Optimizing Agent Workflows for Modern LLMs
Writing effective agent skills requires deep knowledge of prompt engineering. With the release of advanced reasoning models like Claude 3.5 Sonnet, ChatGPT o1, and DeepSeek-V3, prompt templates must focus on structured thinking. Developers are encouraged to use XML tags (e.g., <thought>, <context>, and <rules>) to isolate execution boundaries. Standardized prompts prevent agents from suffering from context drift, ensuring that long-running tasks remain aligned with the initial system parameters.
Exploring by SOC Occupations and Creator Profiles
What makes SkillMD unique is its taxonomy.
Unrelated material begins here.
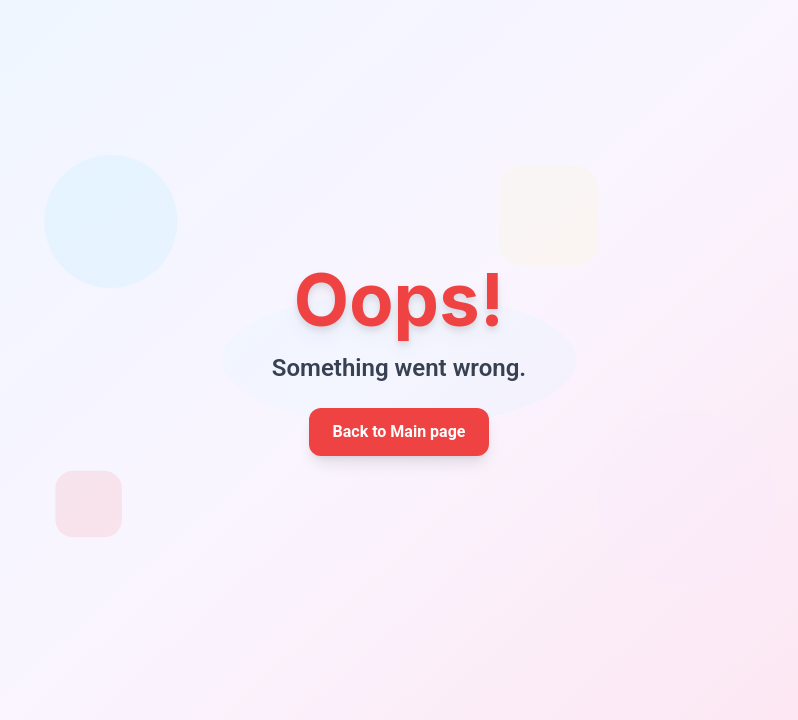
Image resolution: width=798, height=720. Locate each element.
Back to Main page (399, 431)
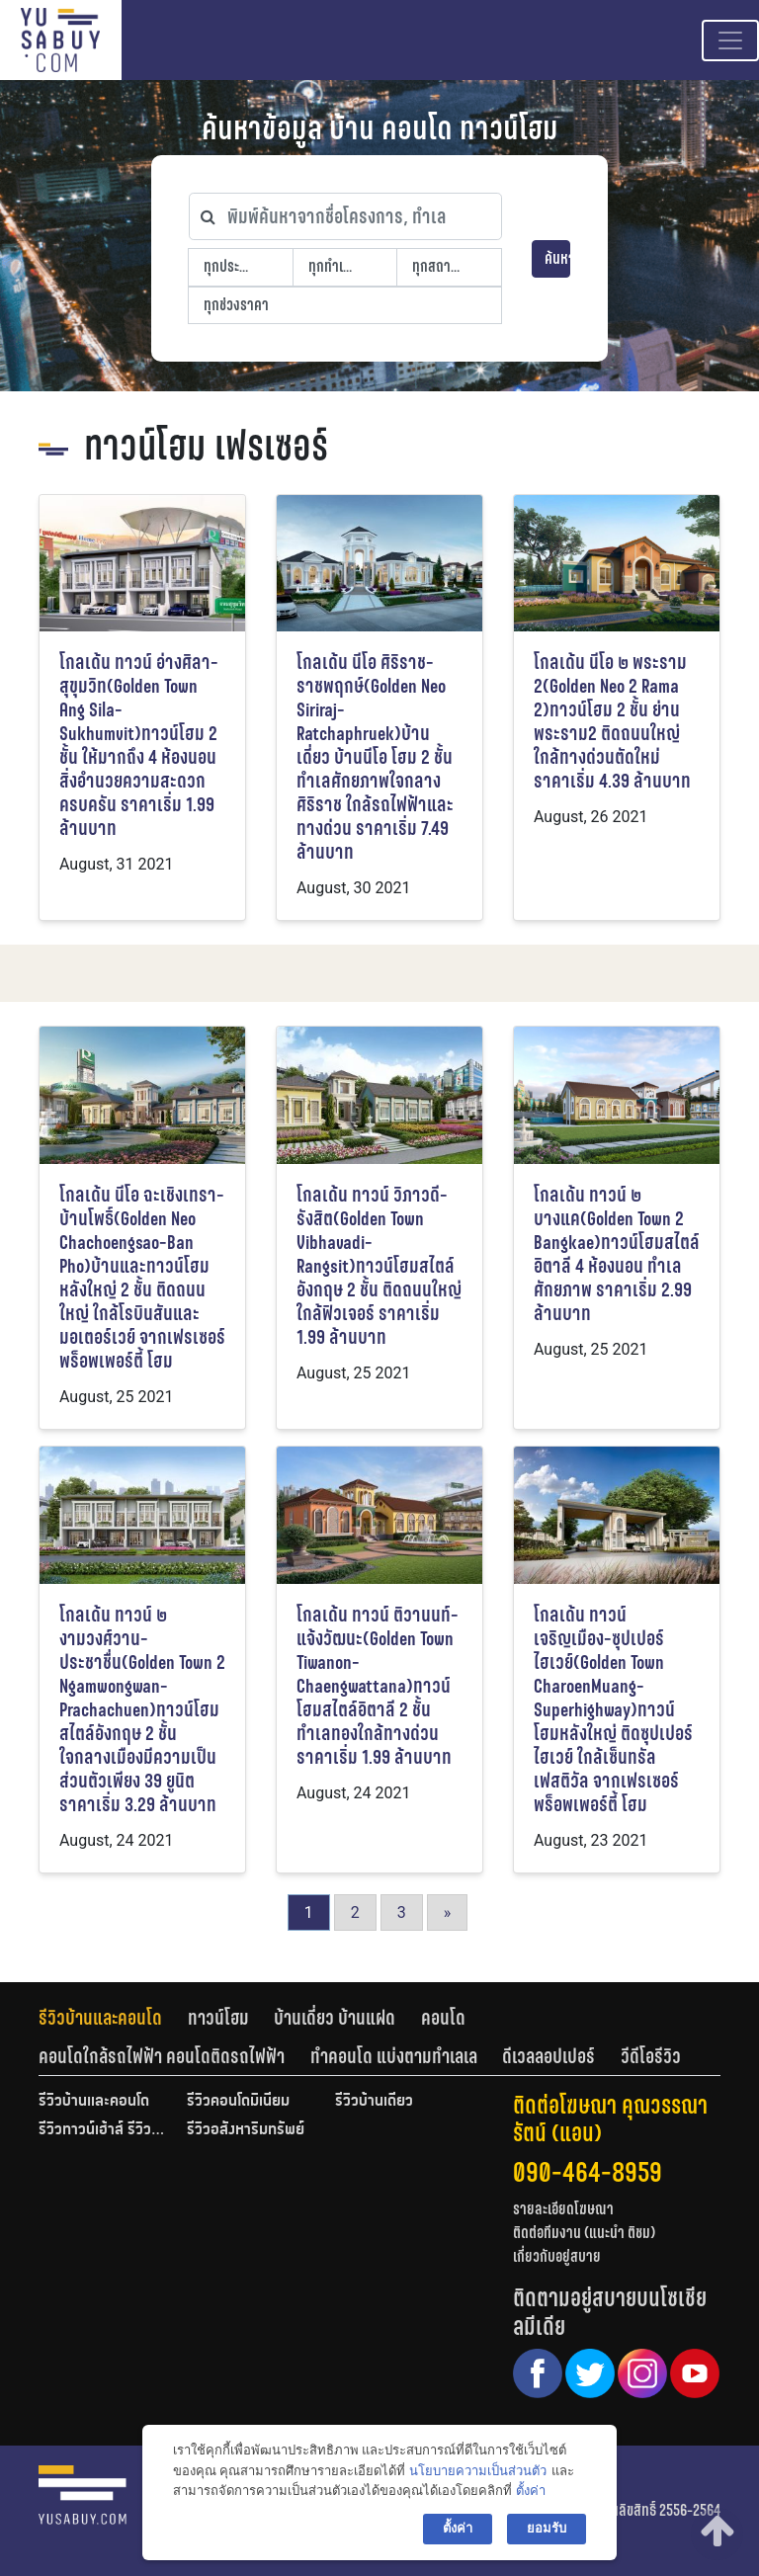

Instead of simple text search, we parse and organize files according to the Standard Occupational Classification (SOC) system. This means you can discover skills written for Computer and Mathematical roles, Business and Financial operations, Legal, Design, and and Educational Instruction fields. By tracking creator profiles, developers can study how different teams organize their custom instructions, compare version updates, and fork public configs for specialized enterprise use cases.
SkillMD operates as a high-performance index running on a fast Go backend and a highly responsive Astro SSR frontend. All search queries execute in milliseconds, featuring smart debouncing to prevent multiple API requests while keeping user data secure. Join our community of developers to standardize your AI agent instructions and optimize your LLM prompting workflows today.
Frequently Asked Questions
A practical guide to agent skills: what they are, how to inspect them, and how SkillMD helps you explore the ecosystem.